Следы новгородских преданий сильно сказались и на легенде о ростовском юродивом Исидоре Твердислове (XV век). Один из главных эпизодов ее – чудо с напитками на пиру – повторяет предание о Николе Кочанове, новгородском юродивом XIV века. Юродивый приходит на пир к князю, но слуги отгоняют его. Тогда напитки исчезают во всех сосудах, но появляются вновь через короткое время, при возвращении святого. За этот час Исидор успел побывать в Киеве. Мгновенные перенесения но воздуху из города в город (не в видении, а во плоти) вообще часты в легендах о юродивых. Василий Блаженный из царского дворца в Москве заливает пожар в Новгороде, а Михаил Клопский, исчезнув из церкви своего монастыря, оказывается в соборе Святой Софии.

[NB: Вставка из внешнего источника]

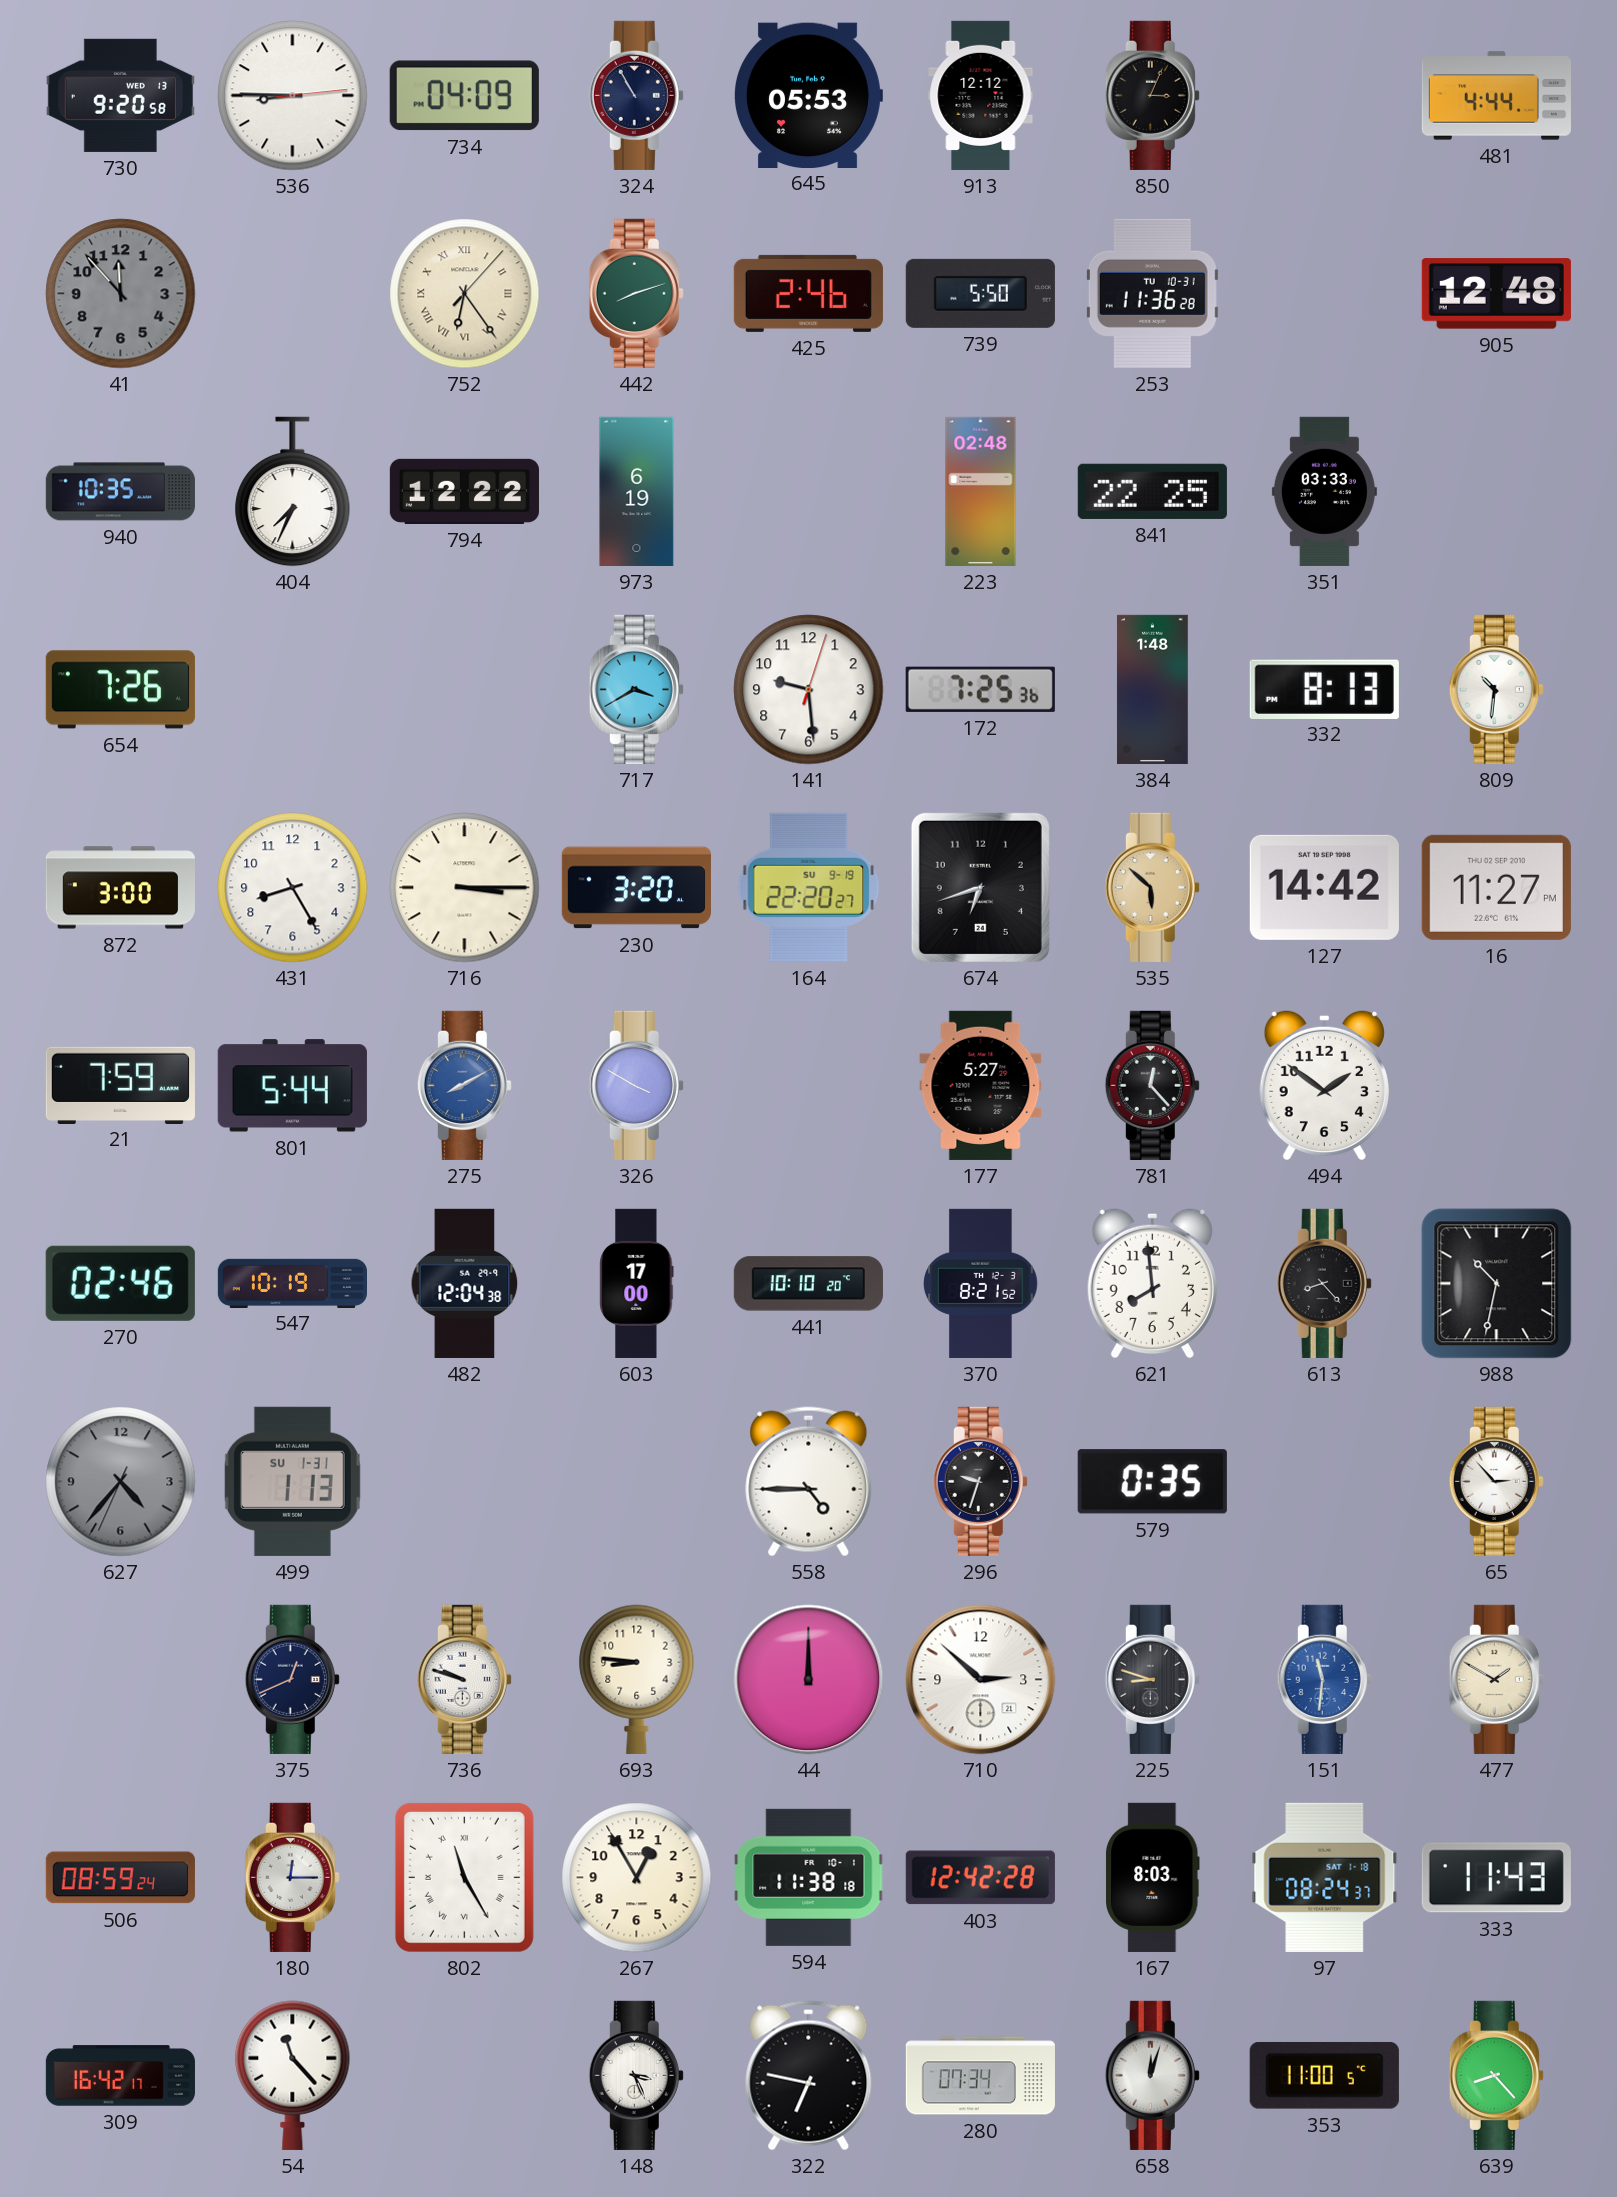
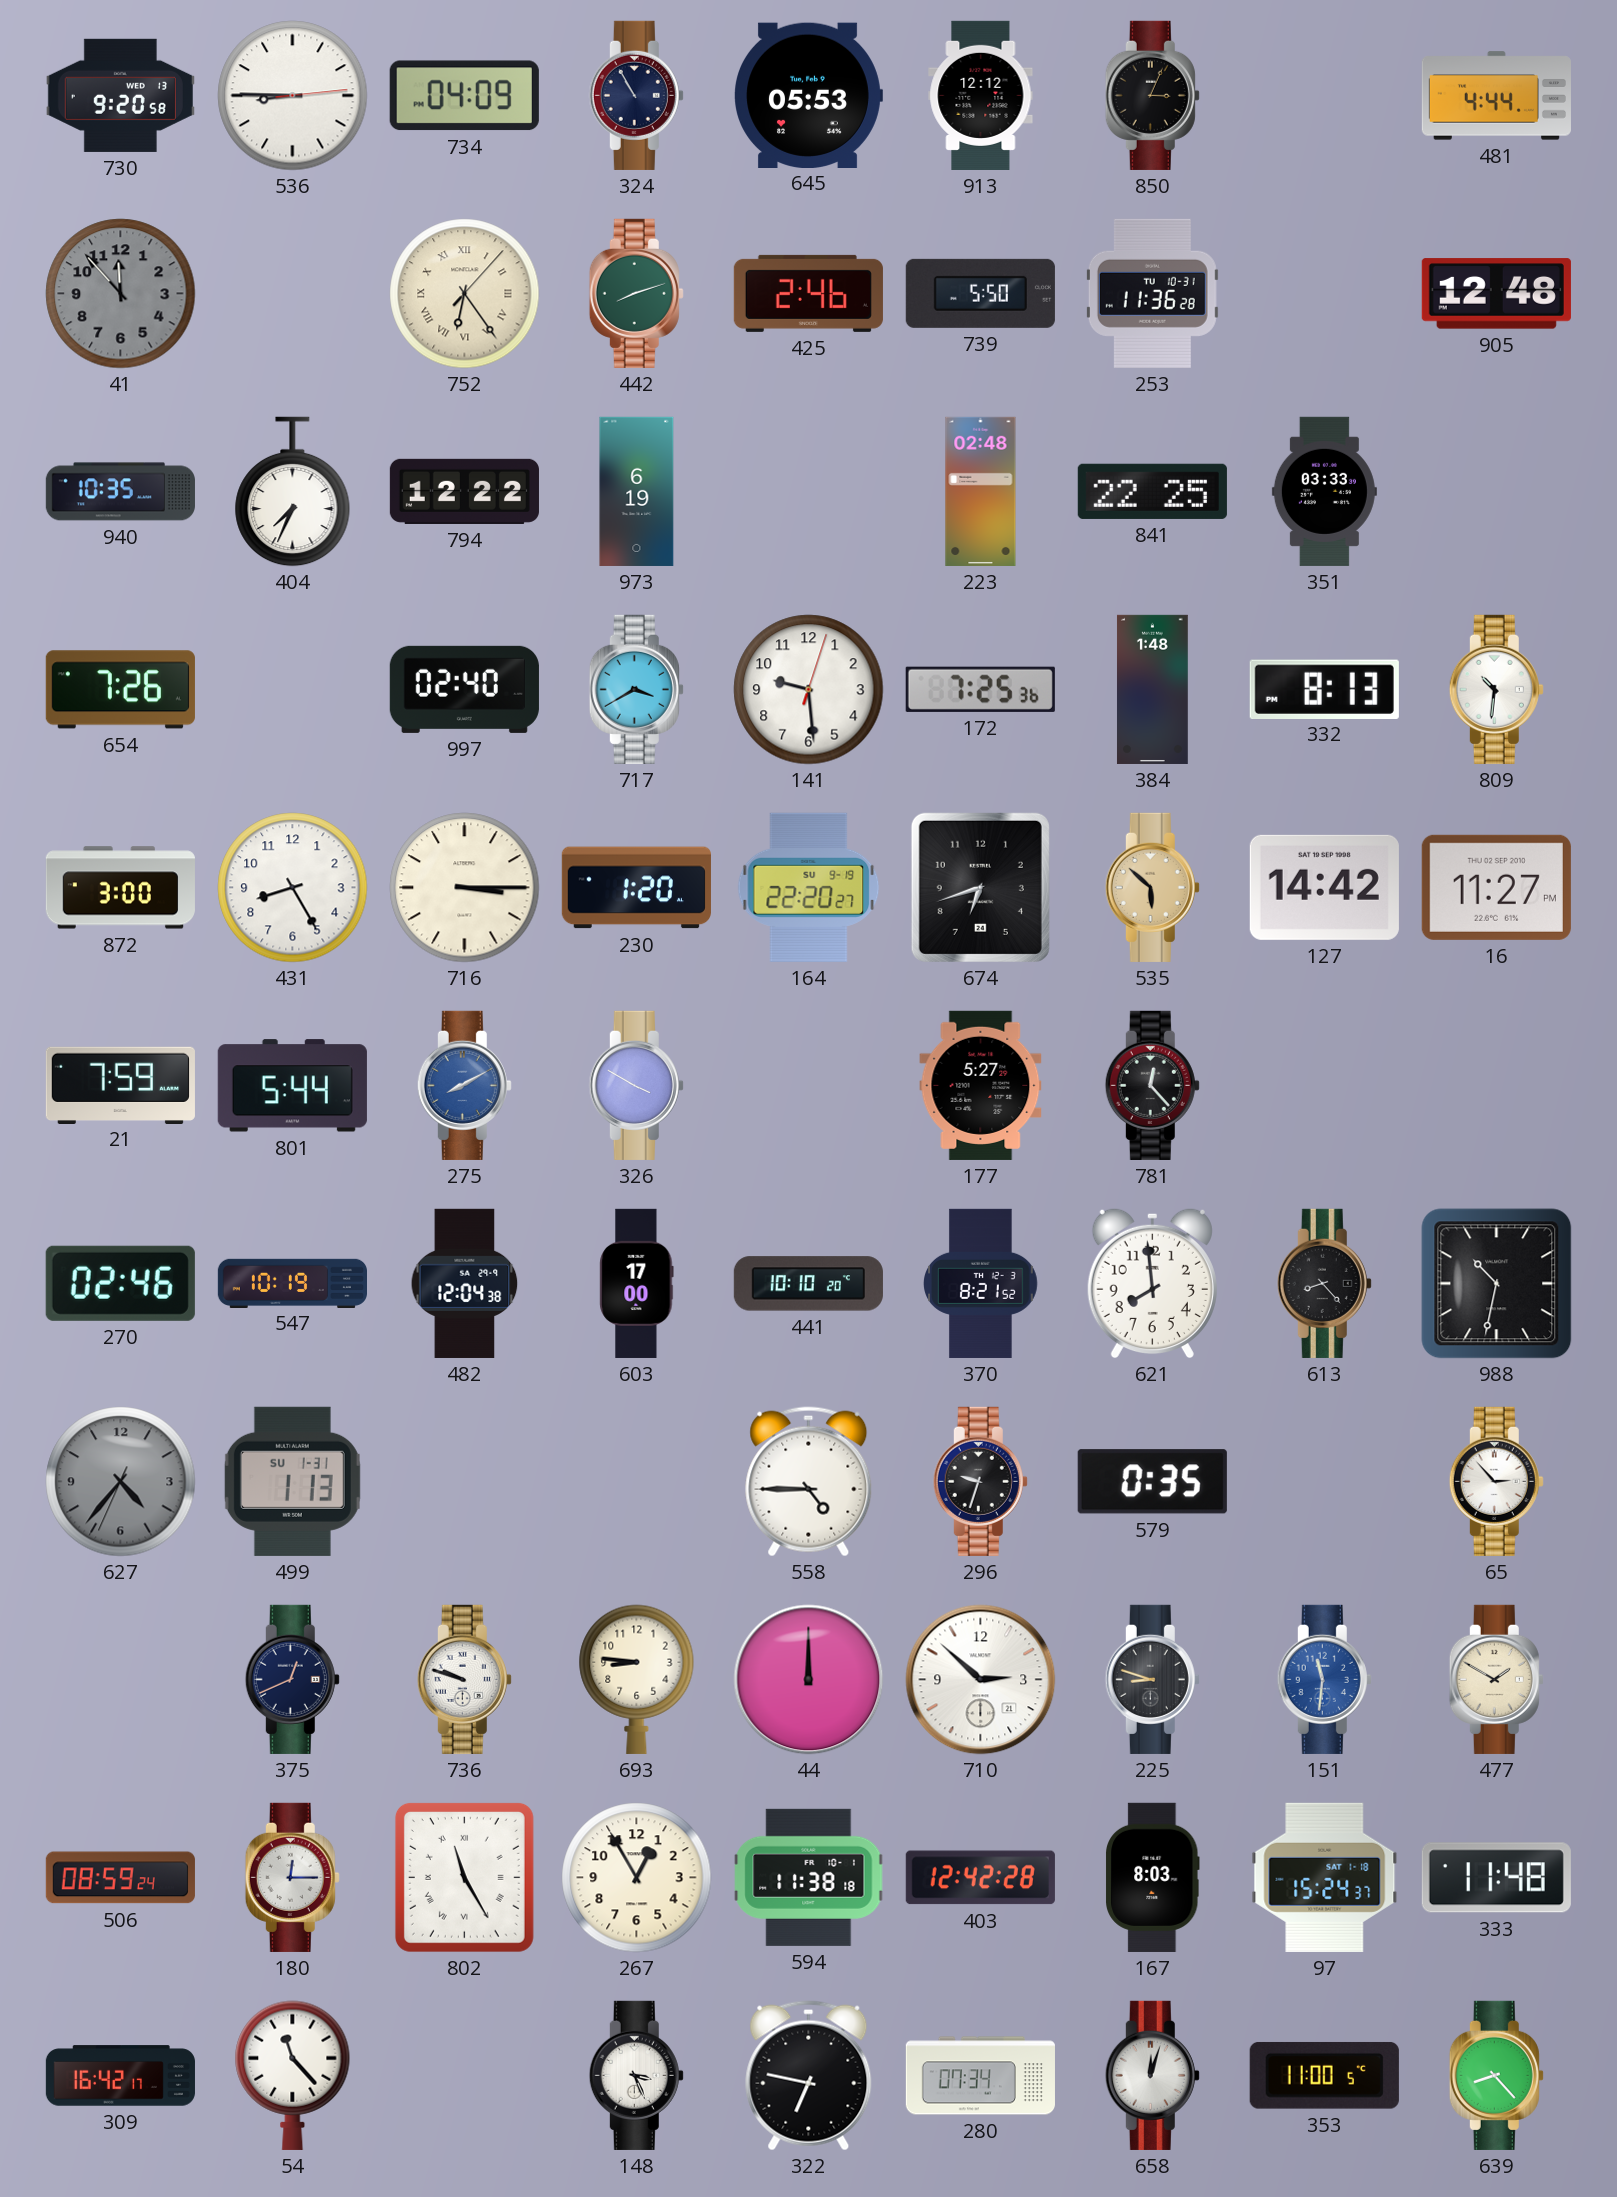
997: none -> 02:40
230: 3:20 -> 1:20
494: 1:51 -> none
97: 08:24 -> 15:24
333: 11:43 -> 11:48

В основе этих легенд лежит, конечно, реалистическое истолкование прозорливости юродивых, побеждающей пространство. Тот же Михаил Клопский в своем посмертном чуде спасает на море во время бури, как Николай Чудотворец, новгородского купца. Чудо спасения на водах при жизни совершает и Исидор. Подробности ростовского чуда напоминают новгородскую былину о Садко: корабль, останавливающийся на волнах, жребий который мечут корабельщики, и купец, спускаемый в море на доске. Новгород, естественно, был родиной морских купеческих легенд.